Saved entries:
=== Begin Enclosure ===

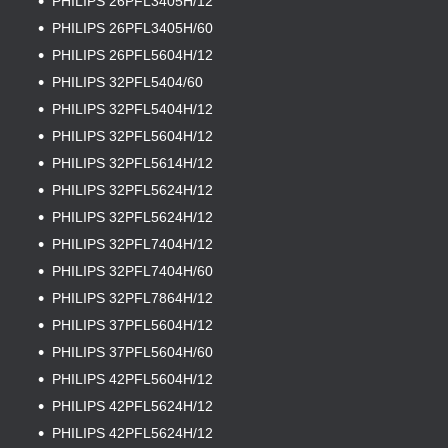
PHILIPS 26PFL3405H/12
PHILIPS 26PFL3405H/60
PHILIPS 26PFL5604H/12
PHILIPS 32PFL5404/60
PHILIPS 32PFL5404H/12
PHILIPS 32PFL5604H/12
PHILIPS 32PFL5614H/12
PHILIPS 32PFL5624H/12
PHILIPS 32PFL5624H/12
PHILIPS 32PFL7404H/12
PHILIPS 32PFL7404H/60
PHILIPS 32PFL7864H/12
PHILIPS 37PFL5604H/12
PHILIPS 37PFL5604H/60
PHILIPS 42PFL5604H/12
PHILIPS 42PFL5624H/12
PHILIPS 42PFL5624H/12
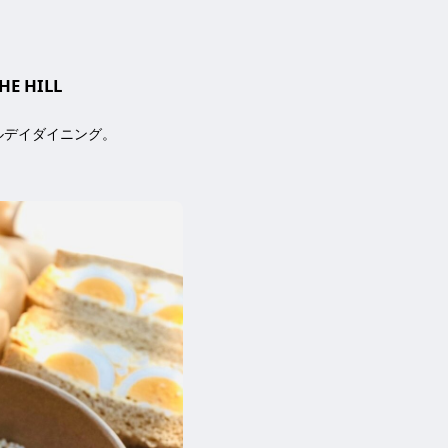
HE HILL
ルデイダイニング。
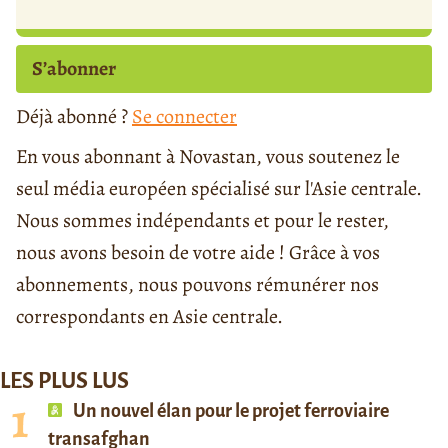
S’abonner
Déjà abonné ?
Se connecter
En vous abonnant à Novastan, vous soutenez le
seul média européen spécialisé sur l'Asie centrale.
Nous sommes indépendants et pour le rester,
nous avons besoin de votre aide ! Grâce à vos
abonnements, nous pouvons rémunérer nos
correspondants en Asie centrale.
LES PLUS LUS
Un nouvel élan pour le projet ferroviaire
transafghan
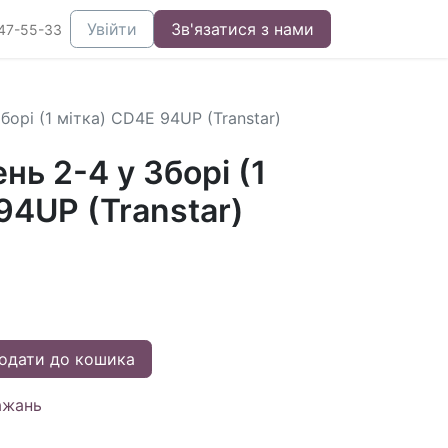
Увійти
Зв'язатися з нами
47-55-33
орі (1 мітка) CD4E 94UP (Transtar)
ь 2-4 у Зборі (1
94UP (Transtar)
одати до кошика
ажань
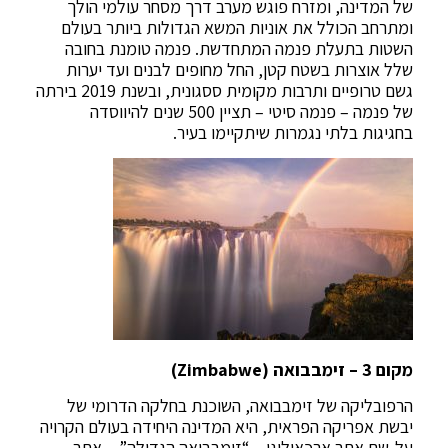
של המדינה, ומזרח פוגש מערב דרך מסחר עולמי הולך
ומתרחב הכולל את אוניות המשא הגדולות ביותר בעולם
השטות בתעלת פנמה המתחדשת. פנמה טומנת בחובה
שלל אוצרות בשטח קטן, החל מחופים לבנים ועד יערות
גשם טרופיים ותרבות מקומית ססגונית, ובשנת 2019 בירתה
של פנמה – פנמה סיטי – תציין 500 שנים להיווסדה
בחגיגות בלתי נגמרות שיתקיימו בעיר.
מקום 3 – זימבבואה (Zimbabwe)
הרפובליקה של זימבבואה, השוכנת בחלקה הדרומי של
יבשת אפריקה הפראית, היא המדינה היחידה בעולם הקרויה
על-שם אתר ארכאולוגי – “זימבבואה הגדולה” – אתר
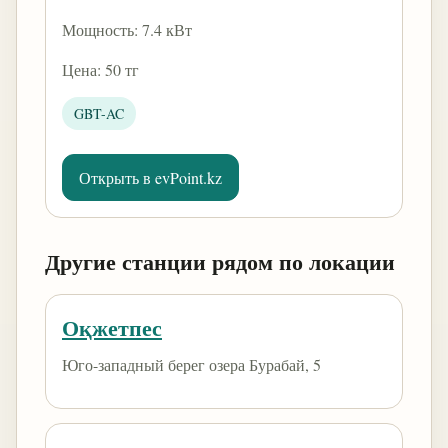
Мощность: 7.4 кВт
Цена: 50 тг
GBT-AC
Открыть в evPoint.kz
Другие станции рядом по локации
Оқжетпес
Юго-западный берег озера Бурабай, 5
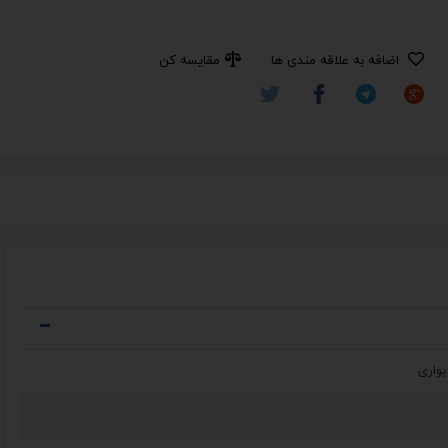
اضافه به علاقه مندی ها
مقایسه کن
یواری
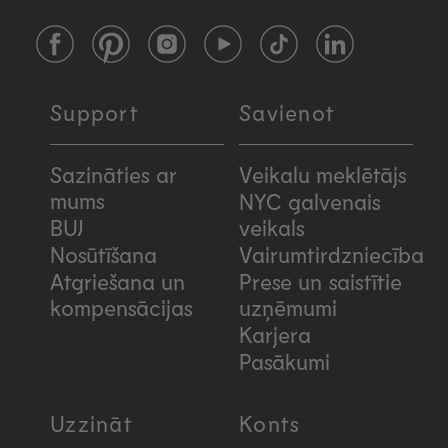
Facebook
Pinterest
Instagram
YouTube
TikTok
LinkedIn
Support
Savienot
Sazināties ar
Veikalu meklētājs
mums
NYC galvenais
BUJ
veikals
Nosūtīšana
Vairumtirdzniecība
Atgriešana un
Prese un saistītie
kompensācijas
uzņēmumi
Karjera
Pasākumi
Uzzināt
Konts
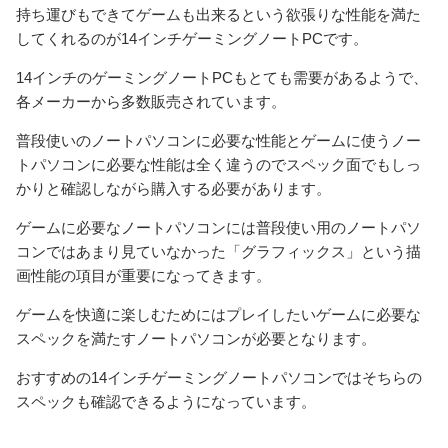
持ち運びもできてゲームも出来るという欲張りな性能を満た
してくれるのが14インチゲーミングノートPCです。
14インチのゲーミングノートPCもとても需要があるようで、
各メーカーから多数販売されています。
普段使いのノートパソコンに必要な性能とゲームに使うノー
トパソコンに必要な性能は全く違うのでスペック面でもしっ
かりと確認しながら購入する必要があります。
ゲームに必要なノートパソコンには普段使い用のノートパソ
コンではあまり見ていなかった「グラフィックス」という描
画性能の項目が重要になってきます。
ゲームを快適に楽しむためにはプレイしたいゲームに必要な
スペックを満たすノートパソコンが必要となります。
おすすめの14インチゲーミングノートパソコンではそちらの
スペックも確認できるようになっています。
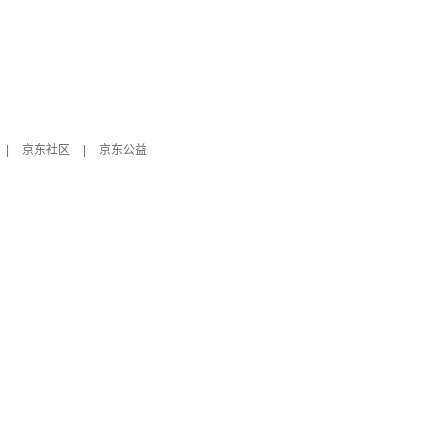
|
京东社区
|
京东公益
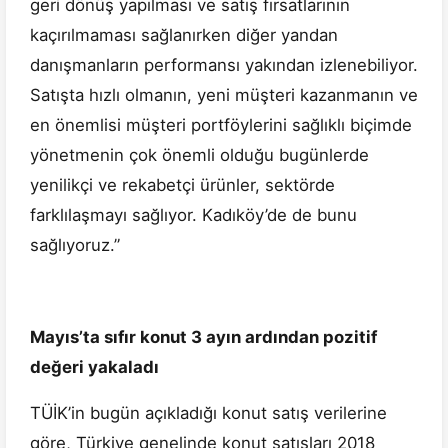
geri dönüş yapılması ve satış fırsatlarının
kaçırılmaması sağlanırken diğer yandan
danışmanların performansı yakından izlenebiliyor.
Satışta hızlı olmanın, yeni müşteri kazanmanın ve
en önemlisi müşteri portföylerini sağlıklı biçimde
yönetmenin çok önemli olduğu bugünlerde
yenilikçi ve rekabetçi ürünler, sektörde
farklılaşmayı sağlıyor. Kadıköy’de de bunu
sağlıyoruz.”
Mayıs’ta sıfır konut 3 ayın ardından pozitif
değeri yakaladı
TÜİK’in bugün açıkladığı konut satış verilerine
göre, Türkiye genelinde konut satışları 2018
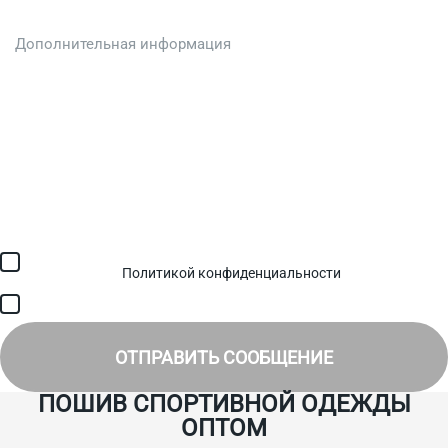
Загрузить файл (до 6 МБ)
Я соглашаюсь с обработкой персональных данных в
соответствии с
Политикой конфиденциальности
и получением
SMS для авторизации/сервисных уведомлений.
Я соглашаюсь на получение рассылки, информации об акциях и
специальных предложениях.
ОТПРАВИТЬ СООБЩЕНИЕ
ПОШИВ СПОРТИВНОЙ ОДЕЖДЫ
ОПТОМ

=== End Enclosure ===

Take the records above from the line with "על-שם אתר ארכאולוגי" down to their last line and please copy those lines exactly, without the pictures.

על-שם אתר ארכאולוגי – “זימבבואה הגדולה” – אתר
Мощность: 7.4 кВт
Цена: 50 тг
GBT-AC
Открыть в evPoint.kz
Другие станции рядом по локации
Оқжетпес
Юго-западный берег озера Бурабай, 5
اضافه به علاقه مندی ها
مقایسه کن
یواری
Facebook
Pinterest
Instagram
YouTube
TikTok
LinkedIn
Support
Savienot
Sazināties ar
Veikalu meklētājs
mums
NYC galvenais
BUJ
veikals
Nosūtīšana
Vairumtirdzniecība
Atgriešana un
Prese un saistītie
kompensācijas
uzņēmumi
Karjera
Pasākumi
Uzzināt
Konts
持ち運びもできてゲームも出来るという欲張りな性能を満た
してくれるのが14インチゲーミングノートPCです。
14インチのゲーミングノートPCもとても需要があるようで、
各メーカーから多数販売されています。
普段使いのノートパソコンに必要な性能とゲームに使うノー
トパソコンに必要な性能は全く違うのでスペック面でもしっ
かりと確認しながら購入する必要があります。
ゲームに必要なノートパソコンには普段使い用のノートパソ
コンではあまり見ていなかった「グラフィックス」という描
画性能の項目が重要になってきます。
ゲームを快適に楽しむためにはプレイしたいゲームに必要な
スペックを満たすノートパソコンが必要となります。
おすすめの14インチゲーミングノートパソコンではそちらの
スペックも確認できるようになっています。
|
京东社区
|
京东公益
geri dönüş yapılması ve satış fırsatlarının
kaçırılmaması sağlanırken diğer yandan
danışmanların performansı yakından izlenebiliyor.
Satışta hızlı olmanın, yeni müşteri kazanmanın ve
en önemlisi müşteri portföylerini sağlıklı biçimde
yönetmenin çok önemli olduğu bugünlerde
yenilikçi ve rekabetçi ürünler, sektörde
farklılaşmayı sağlıyor. Kadıköy’de de bunu
sağlıyoruz.”
Mayıs’ta sıfır konut 3 ayın ardından pozitif
değeri yakaladı
TÜİK’in bugün açıkladığı konut satış verilerine
göre, Türkiye genelinde konut satışları 2018
Загрузить файл (до 6 МБ)
Я соглашаюсь с обработкой персональных данных в
соответствии с
Политикой конфиденциальности
и получением
SMS для авторизации/сервисных уведомлений.
Я соглашаюсь на получение рассылки, информации об акциях и
специальных предложениях.
ОТПРАВИТЬ СООБЩЕНИЕ
ПОШИВ СПОРТИВНОЙ ОДЕЖДЫ
ОПТОМ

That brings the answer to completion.